• [WHAT YOU ARE ASKED TO DO]: An exact copy of the lines from the one containing "peaceful, happy and" through the last line below is required; include both of those lines and no others.

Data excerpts
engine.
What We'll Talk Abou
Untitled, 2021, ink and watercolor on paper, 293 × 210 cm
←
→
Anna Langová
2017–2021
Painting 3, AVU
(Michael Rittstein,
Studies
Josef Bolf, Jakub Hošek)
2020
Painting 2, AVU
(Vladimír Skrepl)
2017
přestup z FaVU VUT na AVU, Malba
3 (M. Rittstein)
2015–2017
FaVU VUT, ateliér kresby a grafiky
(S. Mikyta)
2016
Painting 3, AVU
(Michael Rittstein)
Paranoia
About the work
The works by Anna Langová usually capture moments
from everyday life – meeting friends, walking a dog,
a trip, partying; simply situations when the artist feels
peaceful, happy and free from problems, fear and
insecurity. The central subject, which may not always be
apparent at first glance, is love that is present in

• [ANSWER SPACE]:
peaceful, happy and free from problems, fear and
insecurity. The central subject, which may not always be
apparent at first glance, is love that is present in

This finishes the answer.